(EXERCISE DETAILS): From the entries that follow, extract each line holding the string "dropdown".

*** GIVEN DATA ***

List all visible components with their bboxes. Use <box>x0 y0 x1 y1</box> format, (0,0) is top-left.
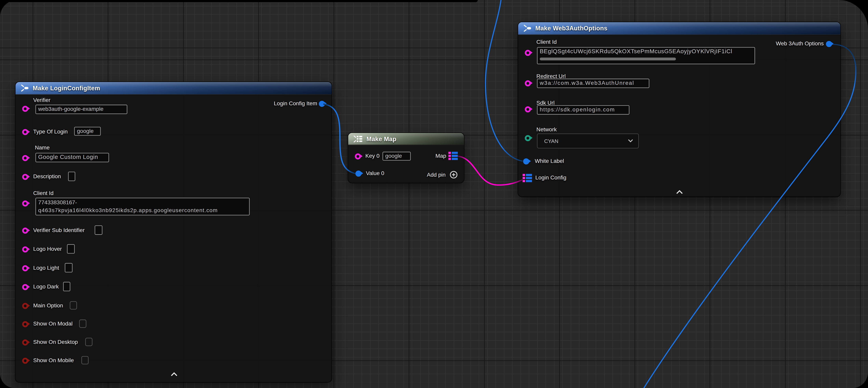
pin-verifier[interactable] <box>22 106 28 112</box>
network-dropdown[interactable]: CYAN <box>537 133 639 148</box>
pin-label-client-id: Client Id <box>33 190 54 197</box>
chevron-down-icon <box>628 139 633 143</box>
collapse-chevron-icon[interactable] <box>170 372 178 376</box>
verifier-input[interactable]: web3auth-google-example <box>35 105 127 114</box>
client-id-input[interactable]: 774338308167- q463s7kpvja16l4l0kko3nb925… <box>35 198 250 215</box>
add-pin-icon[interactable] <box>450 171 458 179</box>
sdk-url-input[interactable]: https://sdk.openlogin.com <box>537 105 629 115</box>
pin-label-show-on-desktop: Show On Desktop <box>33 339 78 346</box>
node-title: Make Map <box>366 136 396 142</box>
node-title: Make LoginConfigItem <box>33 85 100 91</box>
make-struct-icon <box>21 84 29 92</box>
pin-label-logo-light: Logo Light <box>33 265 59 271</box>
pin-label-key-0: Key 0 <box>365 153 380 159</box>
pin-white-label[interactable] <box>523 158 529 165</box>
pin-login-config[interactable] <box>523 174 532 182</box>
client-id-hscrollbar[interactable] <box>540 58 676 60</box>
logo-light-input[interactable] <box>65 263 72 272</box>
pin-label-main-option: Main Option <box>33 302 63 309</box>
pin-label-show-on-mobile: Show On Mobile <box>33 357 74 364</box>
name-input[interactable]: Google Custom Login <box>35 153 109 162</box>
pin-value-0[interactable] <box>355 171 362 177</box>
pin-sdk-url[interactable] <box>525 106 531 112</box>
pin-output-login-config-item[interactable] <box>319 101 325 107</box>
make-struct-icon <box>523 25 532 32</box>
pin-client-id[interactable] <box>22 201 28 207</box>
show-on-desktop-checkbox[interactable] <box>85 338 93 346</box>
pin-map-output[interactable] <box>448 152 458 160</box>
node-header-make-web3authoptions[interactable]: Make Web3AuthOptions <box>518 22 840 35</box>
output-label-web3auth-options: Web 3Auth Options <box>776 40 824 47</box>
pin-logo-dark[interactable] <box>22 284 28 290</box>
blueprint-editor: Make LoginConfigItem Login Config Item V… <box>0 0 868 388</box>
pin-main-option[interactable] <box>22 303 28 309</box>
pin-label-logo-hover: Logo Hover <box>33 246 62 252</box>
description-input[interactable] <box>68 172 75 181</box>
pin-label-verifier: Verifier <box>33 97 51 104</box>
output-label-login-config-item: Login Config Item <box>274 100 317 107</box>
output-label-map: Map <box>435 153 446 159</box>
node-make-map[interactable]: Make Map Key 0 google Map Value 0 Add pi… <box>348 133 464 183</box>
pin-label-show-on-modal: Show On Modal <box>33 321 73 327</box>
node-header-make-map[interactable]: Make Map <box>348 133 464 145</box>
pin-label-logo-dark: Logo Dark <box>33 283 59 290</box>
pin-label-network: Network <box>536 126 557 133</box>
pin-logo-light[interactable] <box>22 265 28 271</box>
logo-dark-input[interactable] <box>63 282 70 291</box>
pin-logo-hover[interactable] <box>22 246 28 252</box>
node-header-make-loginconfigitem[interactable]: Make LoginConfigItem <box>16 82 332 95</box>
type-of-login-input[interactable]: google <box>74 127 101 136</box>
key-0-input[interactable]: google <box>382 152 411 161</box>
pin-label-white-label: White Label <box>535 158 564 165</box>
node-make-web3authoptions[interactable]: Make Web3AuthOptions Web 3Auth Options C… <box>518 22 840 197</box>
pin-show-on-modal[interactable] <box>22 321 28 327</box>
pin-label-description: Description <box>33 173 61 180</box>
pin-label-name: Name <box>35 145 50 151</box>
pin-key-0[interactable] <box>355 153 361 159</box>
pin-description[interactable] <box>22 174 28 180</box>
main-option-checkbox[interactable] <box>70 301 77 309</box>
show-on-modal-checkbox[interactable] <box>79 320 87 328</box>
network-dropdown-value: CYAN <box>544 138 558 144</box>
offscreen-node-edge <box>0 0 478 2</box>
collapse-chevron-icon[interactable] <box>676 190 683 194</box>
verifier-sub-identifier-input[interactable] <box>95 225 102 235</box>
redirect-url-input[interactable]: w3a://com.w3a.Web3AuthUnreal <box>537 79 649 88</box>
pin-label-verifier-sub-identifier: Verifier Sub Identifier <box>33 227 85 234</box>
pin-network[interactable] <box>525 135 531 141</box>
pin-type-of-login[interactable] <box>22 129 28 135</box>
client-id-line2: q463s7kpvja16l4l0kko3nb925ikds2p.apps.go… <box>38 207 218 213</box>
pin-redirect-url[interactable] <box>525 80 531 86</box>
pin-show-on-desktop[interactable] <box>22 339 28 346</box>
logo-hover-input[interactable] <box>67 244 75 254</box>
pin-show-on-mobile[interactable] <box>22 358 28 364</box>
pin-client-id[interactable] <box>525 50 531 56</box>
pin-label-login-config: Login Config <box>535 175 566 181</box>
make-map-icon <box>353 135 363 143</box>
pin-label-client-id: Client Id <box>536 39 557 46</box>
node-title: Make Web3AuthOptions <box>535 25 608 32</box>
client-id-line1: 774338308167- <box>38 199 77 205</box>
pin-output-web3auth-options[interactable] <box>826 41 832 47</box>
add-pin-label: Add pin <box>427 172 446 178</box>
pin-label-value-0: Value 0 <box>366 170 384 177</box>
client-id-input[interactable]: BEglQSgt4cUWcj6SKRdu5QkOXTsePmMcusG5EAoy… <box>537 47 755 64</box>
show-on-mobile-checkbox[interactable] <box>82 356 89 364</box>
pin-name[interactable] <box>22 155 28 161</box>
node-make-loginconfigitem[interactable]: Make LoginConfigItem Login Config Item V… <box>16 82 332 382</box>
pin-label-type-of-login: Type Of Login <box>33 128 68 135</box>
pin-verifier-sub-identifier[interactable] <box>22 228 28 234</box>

*** End of GIVEN DATA ***
*** GIVEN DATA ***

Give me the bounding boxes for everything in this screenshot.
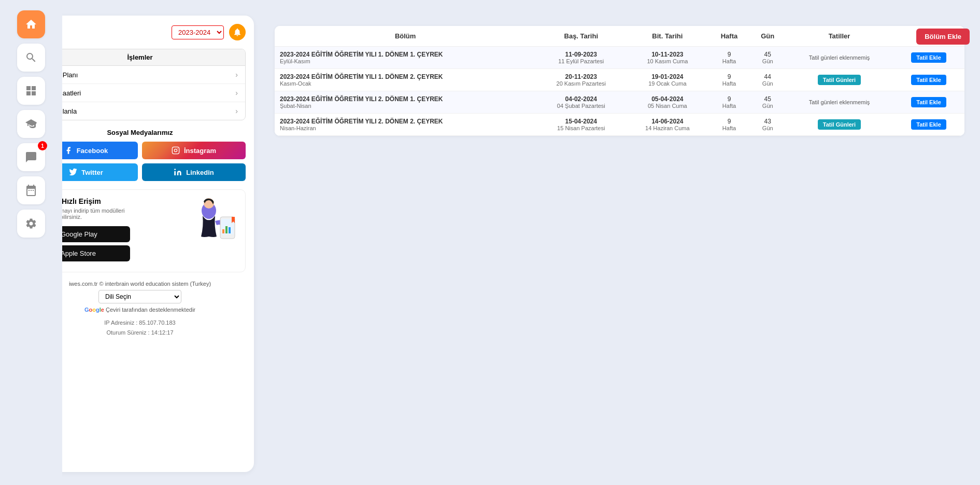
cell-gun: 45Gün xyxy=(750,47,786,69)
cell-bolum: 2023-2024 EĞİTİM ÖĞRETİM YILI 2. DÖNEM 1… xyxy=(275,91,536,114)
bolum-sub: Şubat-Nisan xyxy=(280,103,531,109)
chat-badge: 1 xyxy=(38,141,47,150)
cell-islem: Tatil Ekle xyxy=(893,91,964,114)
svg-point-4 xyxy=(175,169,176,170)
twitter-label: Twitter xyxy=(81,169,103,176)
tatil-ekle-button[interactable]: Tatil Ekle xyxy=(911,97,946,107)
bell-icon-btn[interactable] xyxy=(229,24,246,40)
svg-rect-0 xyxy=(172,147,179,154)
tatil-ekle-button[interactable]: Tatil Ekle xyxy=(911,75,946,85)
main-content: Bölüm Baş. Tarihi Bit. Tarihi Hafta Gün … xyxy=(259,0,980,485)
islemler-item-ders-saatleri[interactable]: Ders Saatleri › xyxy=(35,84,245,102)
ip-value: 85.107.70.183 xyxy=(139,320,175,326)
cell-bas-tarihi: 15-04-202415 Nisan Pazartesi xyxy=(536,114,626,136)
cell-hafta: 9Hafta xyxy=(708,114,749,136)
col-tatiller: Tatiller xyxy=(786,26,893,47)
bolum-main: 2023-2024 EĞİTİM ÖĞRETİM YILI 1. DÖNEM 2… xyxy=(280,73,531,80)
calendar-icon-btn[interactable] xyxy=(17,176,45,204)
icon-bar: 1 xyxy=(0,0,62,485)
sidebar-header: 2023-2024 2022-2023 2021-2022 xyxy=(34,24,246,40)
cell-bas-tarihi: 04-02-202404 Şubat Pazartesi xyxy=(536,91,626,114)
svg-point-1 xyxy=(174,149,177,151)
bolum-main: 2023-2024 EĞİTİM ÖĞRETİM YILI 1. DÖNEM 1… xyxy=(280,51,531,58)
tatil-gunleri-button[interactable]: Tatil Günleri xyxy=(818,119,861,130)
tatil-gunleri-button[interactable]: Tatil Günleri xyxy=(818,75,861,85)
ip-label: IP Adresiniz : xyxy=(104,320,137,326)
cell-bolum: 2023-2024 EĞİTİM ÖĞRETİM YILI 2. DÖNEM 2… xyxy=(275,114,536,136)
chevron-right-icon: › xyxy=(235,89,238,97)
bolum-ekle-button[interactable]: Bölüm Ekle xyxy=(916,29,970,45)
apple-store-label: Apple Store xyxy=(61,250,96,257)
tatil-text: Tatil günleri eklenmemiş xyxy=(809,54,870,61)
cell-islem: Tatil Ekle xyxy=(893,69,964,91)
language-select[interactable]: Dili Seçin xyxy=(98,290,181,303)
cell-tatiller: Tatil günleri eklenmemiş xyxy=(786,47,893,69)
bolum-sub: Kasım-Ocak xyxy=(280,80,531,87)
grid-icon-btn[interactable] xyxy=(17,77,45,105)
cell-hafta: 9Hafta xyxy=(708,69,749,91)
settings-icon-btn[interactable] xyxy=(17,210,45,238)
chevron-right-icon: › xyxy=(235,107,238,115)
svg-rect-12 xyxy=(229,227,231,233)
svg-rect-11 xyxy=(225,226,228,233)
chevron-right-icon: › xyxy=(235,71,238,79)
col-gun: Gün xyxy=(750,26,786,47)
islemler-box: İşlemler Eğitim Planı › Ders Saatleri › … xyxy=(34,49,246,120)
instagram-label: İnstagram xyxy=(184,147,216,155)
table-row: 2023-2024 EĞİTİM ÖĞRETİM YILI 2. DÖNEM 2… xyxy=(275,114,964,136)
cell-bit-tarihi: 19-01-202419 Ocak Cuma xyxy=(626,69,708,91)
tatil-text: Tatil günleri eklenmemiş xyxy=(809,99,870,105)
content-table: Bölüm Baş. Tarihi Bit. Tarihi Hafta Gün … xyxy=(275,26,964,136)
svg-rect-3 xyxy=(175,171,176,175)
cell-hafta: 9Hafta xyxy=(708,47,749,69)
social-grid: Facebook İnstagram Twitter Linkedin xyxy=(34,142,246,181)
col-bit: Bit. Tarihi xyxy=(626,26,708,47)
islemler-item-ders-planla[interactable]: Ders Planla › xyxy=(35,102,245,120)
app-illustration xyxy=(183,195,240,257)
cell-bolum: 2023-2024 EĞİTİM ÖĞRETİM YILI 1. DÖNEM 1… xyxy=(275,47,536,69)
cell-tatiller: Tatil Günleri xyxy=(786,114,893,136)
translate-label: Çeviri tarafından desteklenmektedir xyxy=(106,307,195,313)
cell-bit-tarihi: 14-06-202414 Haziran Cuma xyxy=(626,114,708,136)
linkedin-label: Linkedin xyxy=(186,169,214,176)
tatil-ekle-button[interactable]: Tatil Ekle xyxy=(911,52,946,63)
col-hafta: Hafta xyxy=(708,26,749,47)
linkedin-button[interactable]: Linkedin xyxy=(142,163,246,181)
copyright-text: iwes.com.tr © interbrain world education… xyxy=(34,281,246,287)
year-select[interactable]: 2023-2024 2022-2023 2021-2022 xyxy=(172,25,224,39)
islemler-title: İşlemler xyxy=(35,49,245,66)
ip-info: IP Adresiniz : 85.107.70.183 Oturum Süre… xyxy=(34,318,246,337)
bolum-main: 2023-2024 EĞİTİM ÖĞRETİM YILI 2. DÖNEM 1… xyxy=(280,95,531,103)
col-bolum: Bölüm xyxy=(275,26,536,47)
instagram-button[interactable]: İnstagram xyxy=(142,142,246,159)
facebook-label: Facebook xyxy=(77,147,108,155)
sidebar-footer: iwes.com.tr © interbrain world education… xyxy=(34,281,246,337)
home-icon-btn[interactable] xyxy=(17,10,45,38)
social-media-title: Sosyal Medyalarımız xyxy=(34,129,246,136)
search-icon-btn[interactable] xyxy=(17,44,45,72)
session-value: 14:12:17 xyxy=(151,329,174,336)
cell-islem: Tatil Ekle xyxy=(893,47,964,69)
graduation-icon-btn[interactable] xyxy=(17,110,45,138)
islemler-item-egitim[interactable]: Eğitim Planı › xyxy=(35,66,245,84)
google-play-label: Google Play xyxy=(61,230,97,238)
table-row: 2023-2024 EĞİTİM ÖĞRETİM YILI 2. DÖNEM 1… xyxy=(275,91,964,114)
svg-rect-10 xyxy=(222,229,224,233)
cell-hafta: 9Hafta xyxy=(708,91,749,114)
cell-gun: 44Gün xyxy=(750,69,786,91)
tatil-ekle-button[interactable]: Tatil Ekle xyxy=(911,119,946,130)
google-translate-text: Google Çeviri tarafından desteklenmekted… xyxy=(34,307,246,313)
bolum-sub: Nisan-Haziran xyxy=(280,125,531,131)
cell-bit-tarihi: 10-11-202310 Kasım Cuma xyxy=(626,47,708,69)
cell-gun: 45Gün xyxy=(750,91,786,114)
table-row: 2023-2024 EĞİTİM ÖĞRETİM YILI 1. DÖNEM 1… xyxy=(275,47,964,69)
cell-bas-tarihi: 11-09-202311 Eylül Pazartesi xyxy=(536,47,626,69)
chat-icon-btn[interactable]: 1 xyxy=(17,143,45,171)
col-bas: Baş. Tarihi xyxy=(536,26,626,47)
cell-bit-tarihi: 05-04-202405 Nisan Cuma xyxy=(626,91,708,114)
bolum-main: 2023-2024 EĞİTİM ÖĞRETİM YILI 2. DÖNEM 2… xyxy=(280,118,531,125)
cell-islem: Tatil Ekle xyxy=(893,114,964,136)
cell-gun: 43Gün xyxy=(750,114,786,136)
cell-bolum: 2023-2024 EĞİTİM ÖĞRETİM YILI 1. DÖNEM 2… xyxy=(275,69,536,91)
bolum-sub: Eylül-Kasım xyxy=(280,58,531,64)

*** End of GIVEN DATA ***
*** GIVEN DATA ***

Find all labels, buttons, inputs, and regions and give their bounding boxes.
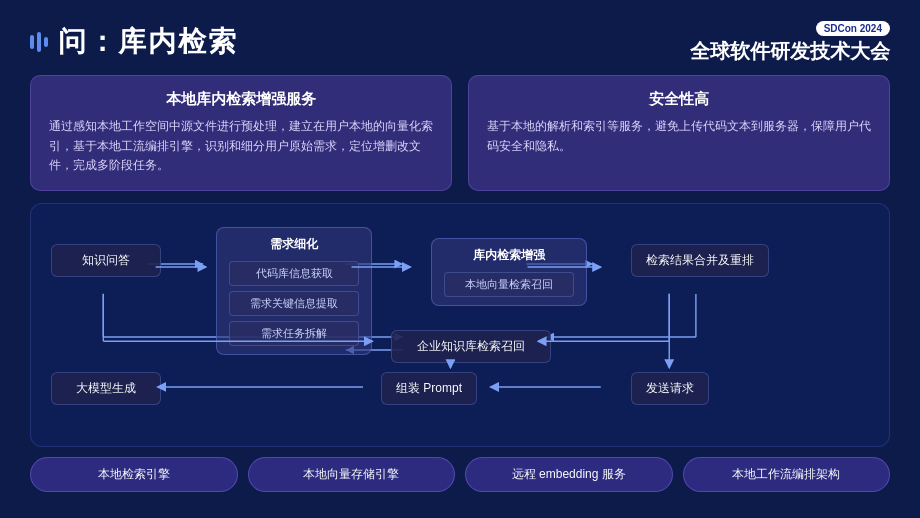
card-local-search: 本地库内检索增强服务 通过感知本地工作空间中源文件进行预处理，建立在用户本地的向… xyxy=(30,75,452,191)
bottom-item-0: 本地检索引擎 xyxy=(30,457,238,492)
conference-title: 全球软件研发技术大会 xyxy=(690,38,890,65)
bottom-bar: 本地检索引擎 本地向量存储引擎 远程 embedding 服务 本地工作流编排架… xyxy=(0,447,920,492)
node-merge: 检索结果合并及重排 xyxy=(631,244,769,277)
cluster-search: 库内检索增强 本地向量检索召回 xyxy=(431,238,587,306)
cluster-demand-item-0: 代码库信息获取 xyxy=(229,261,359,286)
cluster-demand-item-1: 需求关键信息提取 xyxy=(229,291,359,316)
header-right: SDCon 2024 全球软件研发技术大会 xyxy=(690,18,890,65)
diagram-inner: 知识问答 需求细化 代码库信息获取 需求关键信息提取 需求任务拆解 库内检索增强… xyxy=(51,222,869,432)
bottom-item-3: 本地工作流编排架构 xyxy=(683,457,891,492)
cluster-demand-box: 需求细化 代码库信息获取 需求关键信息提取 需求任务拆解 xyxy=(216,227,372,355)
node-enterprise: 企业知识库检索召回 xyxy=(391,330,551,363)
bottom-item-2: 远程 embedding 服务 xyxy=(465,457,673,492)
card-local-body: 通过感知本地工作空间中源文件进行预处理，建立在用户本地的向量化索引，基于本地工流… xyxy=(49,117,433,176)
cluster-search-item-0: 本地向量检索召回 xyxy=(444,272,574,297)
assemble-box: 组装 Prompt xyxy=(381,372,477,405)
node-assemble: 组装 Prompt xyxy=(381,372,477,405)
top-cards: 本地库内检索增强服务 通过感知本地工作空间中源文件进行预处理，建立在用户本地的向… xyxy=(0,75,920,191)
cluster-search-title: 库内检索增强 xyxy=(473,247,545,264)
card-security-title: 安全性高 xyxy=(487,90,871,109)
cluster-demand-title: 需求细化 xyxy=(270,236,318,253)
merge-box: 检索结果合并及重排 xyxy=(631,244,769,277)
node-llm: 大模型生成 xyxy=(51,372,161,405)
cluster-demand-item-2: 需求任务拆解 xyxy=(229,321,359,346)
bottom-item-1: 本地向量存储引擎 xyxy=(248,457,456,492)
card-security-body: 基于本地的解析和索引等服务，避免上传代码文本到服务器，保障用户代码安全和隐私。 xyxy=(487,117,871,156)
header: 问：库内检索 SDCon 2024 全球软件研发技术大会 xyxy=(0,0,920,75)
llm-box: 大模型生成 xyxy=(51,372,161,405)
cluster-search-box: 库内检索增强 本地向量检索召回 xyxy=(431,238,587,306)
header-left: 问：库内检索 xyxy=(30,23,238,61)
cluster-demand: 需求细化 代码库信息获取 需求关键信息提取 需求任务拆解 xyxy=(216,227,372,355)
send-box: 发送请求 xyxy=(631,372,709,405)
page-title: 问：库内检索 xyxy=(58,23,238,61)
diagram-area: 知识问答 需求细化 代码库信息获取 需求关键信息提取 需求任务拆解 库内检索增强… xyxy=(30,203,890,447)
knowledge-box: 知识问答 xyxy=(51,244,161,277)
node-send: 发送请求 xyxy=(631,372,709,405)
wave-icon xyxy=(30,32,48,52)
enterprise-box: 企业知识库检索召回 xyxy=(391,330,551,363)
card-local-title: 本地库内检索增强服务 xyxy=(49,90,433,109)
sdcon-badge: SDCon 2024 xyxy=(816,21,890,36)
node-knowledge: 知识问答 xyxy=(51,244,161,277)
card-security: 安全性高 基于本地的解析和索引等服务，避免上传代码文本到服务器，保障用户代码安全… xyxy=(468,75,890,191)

*** End of GIVEN DATA ***

(RESPONSE BOX):
network-dropdown[interactable]: CYAN <box>537 133 639 148</box>
network-dropdown-value: CYAN <box>544 138 558 144</box>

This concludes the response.